* _What is being asked_:
All of the listing, from first line to last, should be output exactly; the pictures stay out.
Extracted records Block Start
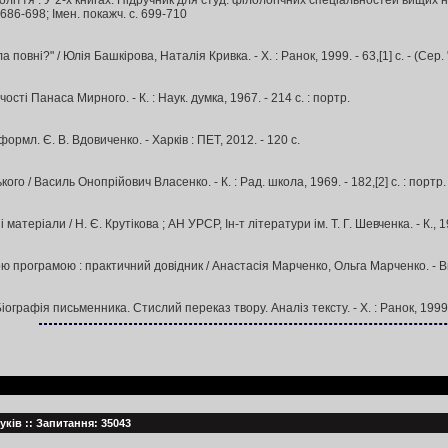
толіття : У 2-х книгах: Підручник для студ. філологічних спеціальностей вищих на
. с. 686-698; Імен. покажч. с. 699-710
 повні?" / Юлія Башкірова, Наталія Кривка. - Х. : Ранок, 1999. - 63,[1] с. - (Се
сті Панаса Мирного. - К. : Наук. думка, 1967. - 214 с. : портр.
рмл. Є. В. Вдовиченко. - Харків : ПЕТ, 2012. - 120 с.
о / Василь Онопрійович Власенко. - К. : Рад. школа, 1969. - 182,[2] с. : портр. -
і матеріали / Н. Є. Крутікова ; АН УРСР, Ін-т літератури ім. Т. Г. Шевченка. - К., 1
 програмою : практичний довідник / Анастасія Марченко, Ольга Марченко. - Вид. 2-
іографія письменника. Стислий переказ твору. Аналіз тексту. - Х. : Ранок, 1999. 
Жуків :: Запитання: 35043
Extracted records Block End
* _Your solution_:
толіття : У 2-х книгах: Підручник для студ. філологічних спеціальностей вищих на
. с. 686-698; Імен. покажч. с. 699-710
 повні?" / Юлія Башкірова, Наталія Кривка. - Х. : Ранок, 1999. - 63,[1] с. - (Се
сті Панаса Мирного. - К. : Наук. думка, 1967. - 214 с. : портр.
рмл. Є. В. Вдовиченко. - Харків : ПЕТ, 2012. - 120 с.
о / Василь Онопрійович Власенко. - К. : Рад. школа, 1969. - 182,[2] с. : портр. -
і матеріали / Н. Є. Крутікова ; АН УРСР, Ін-т літератури ім. Т. Г. Шевченка. - К., 1
 програмою : практичний довідник / Анастасія Марченко, Ольга Марченко. - Вид. 2-
іографія письменника. Стислий переказ твору. Аналіз тексту. - Х. : Ранок, 1999. 
Жуків :: Запитання: 35043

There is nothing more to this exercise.